GlobalSign IoT Identity Platform can create and host custom PKI hierarchies that serve the core identity needs of devices embedded with Infineon OPTIGA™ TPMs.
GlobalSign IoT Edge Enroll is an endpoint software application that can provide device registration, enrollment and provisioning services. More information
Sectigo provides a complete certificate management solution starting with secure certificate creation & insertion at the customer´s factory using the OPTIGA™ TPM for private key storage. The Floodgate Factory CA Server enables key management and certificate signing during manufacturing. The Floodgate TPM Library provides the device-side software to streamline TPM usage and key storage, while the Floodgate CA Server allows management of PKI certificates after the device is deployed.Floodgate TPM Library and the Floodgate PKI Client enable OEMs to develop and deploy secure embedded connected devices with relative ease.

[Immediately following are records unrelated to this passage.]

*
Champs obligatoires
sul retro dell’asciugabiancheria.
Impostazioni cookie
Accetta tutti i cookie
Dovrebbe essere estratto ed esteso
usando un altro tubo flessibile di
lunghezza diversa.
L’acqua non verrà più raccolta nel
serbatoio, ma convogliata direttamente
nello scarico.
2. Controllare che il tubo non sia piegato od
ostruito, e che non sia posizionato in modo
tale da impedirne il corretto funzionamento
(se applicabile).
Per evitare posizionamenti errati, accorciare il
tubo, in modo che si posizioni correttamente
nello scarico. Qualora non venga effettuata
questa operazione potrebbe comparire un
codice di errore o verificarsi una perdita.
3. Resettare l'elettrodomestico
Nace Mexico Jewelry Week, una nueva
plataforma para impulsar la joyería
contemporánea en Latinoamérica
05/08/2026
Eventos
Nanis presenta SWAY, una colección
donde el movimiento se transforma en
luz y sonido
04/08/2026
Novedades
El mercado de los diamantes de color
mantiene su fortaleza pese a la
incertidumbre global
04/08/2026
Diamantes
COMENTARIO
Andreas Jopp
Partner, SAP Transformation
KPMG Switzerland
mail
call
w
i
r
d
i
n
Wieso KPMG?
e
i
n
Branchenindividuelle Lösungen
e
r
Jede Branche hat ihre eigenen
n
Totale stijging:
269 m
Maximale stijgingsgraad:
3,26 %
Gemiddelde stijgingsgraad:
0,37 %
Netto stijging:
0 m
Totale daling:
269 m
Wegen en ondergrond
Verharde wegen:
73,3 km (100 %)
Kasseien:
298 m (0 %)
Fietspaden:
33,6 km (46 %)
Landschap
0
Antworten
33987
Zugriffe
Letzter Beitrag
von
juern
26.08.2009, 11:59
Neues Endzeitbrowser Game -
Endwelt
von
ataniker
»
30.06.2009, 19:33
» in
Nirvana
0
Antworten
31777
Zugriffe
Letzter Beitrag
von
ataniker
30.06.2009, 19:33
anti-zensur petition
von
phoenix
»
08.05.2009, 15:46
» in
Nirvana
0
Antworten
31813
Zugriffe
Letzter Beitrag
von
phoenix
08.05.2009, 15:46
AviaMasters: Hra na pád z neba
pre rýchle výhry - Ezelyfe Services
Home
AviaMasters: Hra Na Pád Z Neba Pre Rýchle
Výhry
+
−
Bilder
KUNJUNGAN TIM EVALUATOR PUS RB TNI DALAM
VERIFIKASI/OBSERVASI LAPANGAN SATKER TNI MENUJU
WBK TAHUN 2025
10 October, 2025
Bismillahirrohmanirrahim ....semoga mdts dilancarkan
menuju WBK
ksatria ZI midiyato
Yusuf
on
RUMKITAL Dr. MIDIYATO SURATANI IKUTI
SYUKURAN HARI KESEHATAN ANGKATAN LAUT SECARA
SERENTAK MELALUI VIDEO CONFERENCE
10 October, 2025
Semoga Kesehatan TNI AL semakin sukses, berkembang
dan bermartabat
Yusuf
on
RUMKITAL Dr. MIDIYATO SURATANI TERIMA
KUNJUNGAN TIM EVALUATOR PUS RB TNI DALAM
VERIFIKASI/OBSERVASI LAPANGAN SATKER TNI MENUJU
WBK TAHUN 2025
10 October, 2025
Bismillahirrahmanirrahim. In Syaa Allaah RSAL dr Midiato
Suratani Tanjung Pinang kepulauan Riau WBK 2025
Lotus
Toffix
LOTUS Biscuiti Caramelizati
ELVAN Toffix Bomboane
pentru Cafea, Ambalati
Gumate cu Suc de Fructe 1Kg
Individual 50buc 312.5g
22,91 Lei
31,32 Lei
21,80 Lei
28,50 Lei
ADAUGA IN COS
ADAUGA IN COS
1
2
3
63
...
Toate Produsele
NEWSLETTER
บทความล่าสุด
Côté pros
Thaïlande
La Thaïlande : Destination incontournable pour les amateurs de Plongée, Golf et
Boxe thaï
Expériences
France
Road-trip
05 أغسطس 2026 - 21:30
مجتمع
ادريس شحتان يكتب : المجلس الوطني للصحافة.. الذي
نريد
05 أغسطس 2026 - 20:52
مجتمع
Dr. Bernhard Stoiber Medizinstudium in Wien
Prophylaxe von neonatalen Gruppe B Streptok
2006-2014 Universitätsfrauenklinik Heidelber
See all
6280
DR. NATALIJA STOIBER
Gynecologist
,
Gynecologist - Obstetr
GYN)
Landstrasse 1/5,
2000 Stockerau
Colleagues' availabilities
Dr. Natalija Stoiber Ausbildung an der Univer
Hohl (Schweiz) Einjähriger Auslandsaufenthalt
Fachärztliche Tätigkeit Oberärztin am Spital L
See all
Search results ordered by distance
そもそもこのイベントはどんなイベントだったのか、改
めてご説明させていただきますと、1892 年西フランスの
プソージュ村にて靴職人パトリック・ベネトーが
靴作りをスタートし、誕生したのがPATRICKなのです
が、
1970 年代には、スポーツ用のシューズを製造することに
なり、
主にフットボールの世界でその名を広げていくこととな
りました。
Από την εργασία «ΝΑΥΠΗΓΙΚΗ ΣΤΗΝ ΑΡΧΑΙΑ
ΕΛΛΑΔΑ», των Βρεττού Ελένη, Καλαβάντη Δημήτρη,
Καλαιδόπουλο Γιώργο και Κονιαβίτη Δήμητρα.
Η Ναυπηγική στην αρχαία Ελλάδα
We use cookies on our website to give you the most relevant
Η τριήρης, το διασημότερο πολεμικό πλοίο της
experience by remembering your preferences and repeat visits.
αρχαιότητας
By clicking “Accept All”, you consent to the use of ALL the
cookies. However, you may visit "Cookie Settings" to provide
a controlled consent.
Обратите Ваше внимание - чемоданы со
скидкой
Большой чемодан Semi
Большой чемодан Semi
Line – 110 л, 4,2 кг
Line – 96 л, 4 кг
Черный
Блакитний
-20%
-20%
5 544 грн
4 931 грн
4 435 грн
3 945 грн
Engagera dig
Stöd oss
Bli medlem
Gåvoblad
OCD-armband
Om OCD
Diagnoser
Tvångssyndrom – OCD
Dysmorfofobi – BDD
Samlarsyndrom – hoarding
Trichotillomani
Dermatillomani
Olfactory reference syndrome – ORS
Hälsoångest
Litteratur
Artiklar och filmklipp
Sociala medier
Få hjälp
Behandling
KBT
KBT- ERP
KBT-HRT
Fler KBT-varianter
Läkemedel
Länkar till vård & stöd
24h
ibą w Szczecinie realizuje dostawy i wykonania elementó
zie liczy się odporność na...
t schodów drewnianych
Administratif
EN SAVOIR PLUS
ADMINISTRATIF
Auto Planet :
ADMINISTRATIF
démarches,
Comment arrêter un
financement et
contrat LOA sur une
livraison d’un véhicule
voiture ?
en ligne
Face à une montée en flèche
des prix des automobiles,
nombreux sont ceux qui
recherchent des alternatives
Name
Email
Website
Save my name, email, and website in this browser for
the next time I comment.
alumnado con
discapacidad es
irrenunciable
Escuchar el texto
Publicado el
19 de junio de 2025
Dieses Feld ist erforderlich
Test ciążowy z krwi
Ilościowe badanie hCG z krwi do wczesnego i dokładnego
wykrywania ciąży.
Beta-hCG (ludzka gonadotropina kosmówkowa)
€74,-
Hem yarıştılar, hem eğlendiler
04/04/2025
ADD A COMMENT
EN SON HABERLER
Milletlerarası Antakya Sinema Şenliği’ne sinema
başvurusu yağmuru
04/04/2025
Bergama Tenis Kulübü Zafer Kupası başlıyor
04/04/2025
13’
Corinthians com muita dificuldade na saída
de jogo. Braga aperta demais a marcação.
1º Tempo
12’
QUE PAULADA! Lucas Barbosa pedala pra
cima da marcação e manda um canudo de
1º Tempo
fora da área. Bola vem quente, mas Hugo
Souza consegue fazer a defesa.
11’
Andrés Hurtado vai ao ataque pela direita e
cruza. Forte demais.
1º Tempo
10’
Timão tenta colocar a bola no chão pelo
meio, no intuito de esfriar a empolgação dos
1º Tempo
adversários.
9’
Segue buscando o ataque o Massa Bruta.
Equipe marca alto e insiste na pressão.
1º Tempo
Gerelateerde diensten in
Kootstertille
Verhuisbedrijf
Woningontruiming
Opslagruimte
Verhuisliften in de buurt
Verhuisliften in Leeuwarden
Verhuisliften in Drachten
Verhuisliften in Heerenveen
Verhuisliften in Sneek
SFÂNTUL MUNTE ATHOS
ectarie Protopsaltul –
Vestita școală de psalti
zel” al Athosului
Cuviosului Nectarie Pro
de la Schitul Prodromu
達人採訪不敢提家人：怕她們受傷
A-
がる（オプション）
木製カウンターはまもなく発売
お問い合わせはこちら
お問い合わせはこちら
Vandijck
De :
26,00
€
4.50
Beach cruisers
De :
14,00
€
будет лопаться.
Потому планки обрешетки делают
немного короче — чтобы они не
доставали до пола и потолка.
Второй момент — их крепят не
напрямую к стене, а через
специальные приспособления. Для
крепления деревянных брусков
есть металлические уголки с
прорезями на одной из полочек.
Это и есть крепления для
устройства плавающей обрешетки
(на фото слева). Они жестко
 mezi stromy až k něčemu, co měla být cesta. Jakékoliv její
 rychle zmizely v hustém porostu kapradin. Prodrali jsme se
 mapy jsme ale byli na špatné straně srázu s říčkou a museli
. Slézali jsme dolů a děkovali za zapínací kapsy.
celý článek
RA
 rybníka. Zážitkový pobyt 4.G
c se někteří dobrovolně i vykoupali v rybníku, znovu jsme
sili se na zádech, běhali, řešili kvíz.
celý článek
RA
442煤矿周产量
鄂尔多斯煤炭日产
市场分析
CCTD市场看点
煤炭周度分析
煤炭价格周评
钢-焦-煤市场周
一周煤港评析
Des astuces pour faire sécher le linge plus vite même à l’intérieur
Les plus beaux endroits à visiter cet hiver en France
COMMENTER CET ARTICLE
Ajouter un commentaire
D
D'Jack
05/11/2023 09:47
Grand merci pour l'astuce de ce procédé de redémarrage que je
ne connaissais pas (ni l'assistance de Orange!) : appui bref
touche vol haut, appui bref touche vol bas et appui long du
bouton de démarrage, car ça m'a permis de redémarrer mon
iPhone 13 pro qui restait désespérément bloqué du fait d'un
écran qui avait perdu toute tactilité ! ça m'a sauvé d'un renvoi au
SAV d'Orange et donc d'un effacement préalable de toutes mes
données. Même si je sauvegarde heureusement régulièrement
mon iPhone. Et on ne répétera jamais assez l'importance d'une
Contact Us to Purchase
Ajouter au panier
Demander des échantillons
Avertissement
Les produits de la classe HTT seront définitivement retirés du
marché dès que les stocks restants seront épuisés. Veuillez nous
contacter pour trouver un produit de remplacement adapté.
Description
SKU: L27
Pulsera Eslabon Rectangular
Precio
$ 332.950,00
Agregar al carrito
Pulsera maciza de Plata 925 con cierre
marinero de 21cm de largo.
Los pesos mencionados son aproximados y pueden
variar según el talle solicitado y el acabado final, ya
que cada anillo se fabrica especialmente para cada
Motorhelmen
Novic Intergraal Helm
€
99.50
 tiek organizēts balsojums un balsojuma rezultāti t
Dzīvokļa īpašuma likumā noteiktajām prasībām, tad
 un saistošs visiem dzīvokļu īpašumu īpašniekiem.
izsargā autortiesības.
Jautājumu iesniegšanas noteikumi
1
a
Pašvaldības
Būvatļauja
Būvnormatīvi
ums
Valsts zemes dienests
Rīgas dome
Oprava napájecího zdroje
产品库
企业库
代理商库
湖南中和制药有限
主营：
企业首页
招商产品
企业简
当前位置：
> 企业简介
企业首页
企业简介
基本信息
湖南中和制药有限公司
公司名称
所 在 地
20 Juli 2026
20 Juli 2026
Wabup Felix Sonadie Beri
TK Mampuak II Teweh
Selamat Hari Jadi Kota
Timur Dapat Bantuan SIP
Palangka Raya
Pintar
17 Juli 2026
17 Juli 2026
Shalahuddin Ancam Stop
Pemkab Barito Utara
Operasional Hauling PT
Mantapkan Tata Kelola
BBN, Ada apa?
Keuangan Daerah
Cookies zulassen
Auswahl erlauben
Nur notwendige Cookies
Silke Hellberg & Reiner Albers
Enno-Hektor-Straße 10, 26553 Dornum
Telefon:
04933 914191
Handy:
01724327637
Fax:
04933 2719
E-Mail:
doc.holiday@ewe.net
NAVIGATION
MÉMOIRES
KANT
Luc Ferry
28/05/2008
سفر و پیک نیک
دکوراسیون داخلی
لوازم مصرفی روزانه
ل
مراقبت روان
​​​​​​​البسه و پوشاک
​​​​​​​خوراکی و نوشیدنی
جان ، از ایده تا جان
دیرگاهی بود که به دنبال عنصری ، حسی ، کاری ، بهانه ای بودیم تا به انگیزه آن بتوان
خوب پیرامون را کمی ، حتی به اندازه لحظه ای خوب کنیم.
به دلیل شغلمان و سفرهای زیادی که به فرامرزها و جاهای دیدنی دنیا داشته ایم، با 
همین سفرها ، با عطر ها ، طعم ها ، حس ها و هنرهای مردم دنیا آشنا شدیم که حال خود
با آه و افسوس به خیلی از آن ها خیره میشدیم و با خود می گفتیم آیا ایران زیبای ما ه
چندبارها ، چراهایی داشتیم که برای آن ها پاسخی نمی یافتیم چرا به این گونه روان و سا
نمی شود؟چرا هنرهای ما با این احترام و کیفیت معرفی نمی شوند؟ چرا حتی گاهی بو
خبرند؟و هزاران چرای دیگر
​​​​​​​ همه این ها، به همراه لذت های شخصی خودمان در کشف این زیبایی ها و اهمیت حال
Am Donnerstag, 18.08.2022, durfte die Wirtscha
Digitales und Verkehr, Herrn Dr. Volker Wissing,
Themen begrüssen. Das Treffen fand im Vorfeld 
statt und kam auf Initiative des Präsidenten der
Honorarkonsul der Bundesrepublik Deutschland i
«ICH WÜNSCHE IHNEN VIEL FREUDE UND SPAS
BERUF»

Together, Sectigo and Infineon provide:
- the APIs, libraries, and code running on the device to enable integration with the OPTIGA™ TPM
- key generation by the OPTIGA™ TPM and enrollment with Certificate Authority
- Certificate Signing Requests using the Simple Certificate Enrollment Protocol (SCEP), Enrollment over Secure Transport (EST), and Online Certificate Status Protocol (OCSP)
- Full integration with public and private Certificate Authorities
With about 15 years of experience in different security related projects and applications, Mixed Mode is a knowledgeable Infineon partner offering consulting services and software development for integration of the OPTIGA™ TPM. Amongst different projects, Mixed Mode developed and implemented a secure boot and secure update concept including hardware integration as well as verification of the LINUX image.
Mixed Mode has experience on different target embedded platforms, operating systems and use cases secured by OPTIGA™ TPM:
- Supported platforms: LINUX, RTOS, Bare Metal
- Supported use cases: Secure Communication, Secure Storage, Secure Boot, Secure Update
- Consulting services: Training, Workshops, Security Concepts / Security by Design, Code and Gap Analysis, ISO 62443 SL 3, Policy and Certificate Concepts
- Others: DRM (Digital Rights Management) and License Management on Embedded Platforms
wolfTPM is a TPM 2.0 project, designed for embedded use. It is highly portable, due to having been written in native C, having a single IO callback for SPI hardware interface, no external dependencies, and its compacted code with low resource usage.
It is generally very easy to compile on new platforms, so if your desired platform is not listed as supported or you would like assistance porting wolfTPM, please contact wolfSSL at facts@wolfssl.com.
Features:
*Provides all TPM 2.0 API's in compliance with the specification.
*Uses the TPM Interface Specification (TIS) to communicate over SPI.
*Includes wrappers for Key Generation, RSA encrypt/decrypt, ECC sign/verify, ECDH, NV Access and Hashing.